П. Румянцев-Задунайский. Художник Д. Левицкий
Румянцев отличился и во время Семилетней войны 1756–1763 гг. Став генерал-поручиком в 1758 г., Петр Александрович получил под свое начальство дивизию, с которой он доблестно воевал в сражении под Кунерсдорфом в августе 1759 г. По плану дивизия Румянцева заняла оборону в центре, на высоте Большой Шпиц. Прусские войска, опрокинув левый фланг русских, атаковали Большой Шпиц, но были отброшены. Тогда Фридрих II ввел в бой свою лучшую конницу. Русские отбили и этот штурм. А затем полки Румянцева нанесли контрудар штыковой атакой, опрокинули прусскую пехоту, заставив ее бежать с поля боя. За Кунерсдорф Румянцев был удостоен одной из высочайших наград России – ордена Святого Александра Невского. Но помимо орденов и званий для военного нет лучшей характеристики, чем та, что дается противником. Неудачнику Кунерсдорфа – прусскому королю Фридриху II приписывают слова: «Бойтесь собаки Румянцева. Все прочие русские военачальники не опасны».

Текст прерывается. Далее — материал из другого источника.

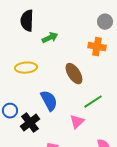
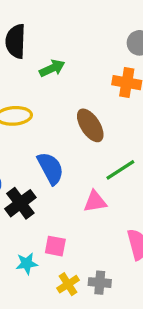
pink triangle: (77, 122) -> (95, 202), turned 35

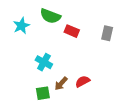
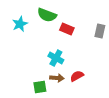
cyan cross: (44, 62) -> (56, 58), moved
brown arrow: (61, 84) -> (57, 78), turned -128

В 1761 г. Румянцев успешно руководил осадой и взятием крепости Кольберг, за что был произведен в генерал-аншефы. Корпус Румянцева во взаимодействии с эскадрой Балтийского флота блокировал Кольберг на побережье Балтийского моря. Подступы к крепости прикрывал укрепленный лагерь, где находился 12-тысячный отряд принца Вюртембергского. В августе 1761 г. Румянцев атаковал лагерь и взял его, а в начале сентября осадил Кольберг. Невзирая на рекомендации главнокомандующего А. Бутурлина снять осаду и отойти на зимние квартиры, Румянцев своими настойчивыми действиями уже в декабре заставил гарнизон крепости капитулировать. В ходе осады Кольберга впервые в истории русского военного искусства были использованы элементы тактической системы «колонна – рассыпной строй». Прибавилось и число наград полководца – новый император Петр III, сменивший на троне скончавшуюся Елизавету, наградил Румянцева орденом Святой Анны 1-й степени.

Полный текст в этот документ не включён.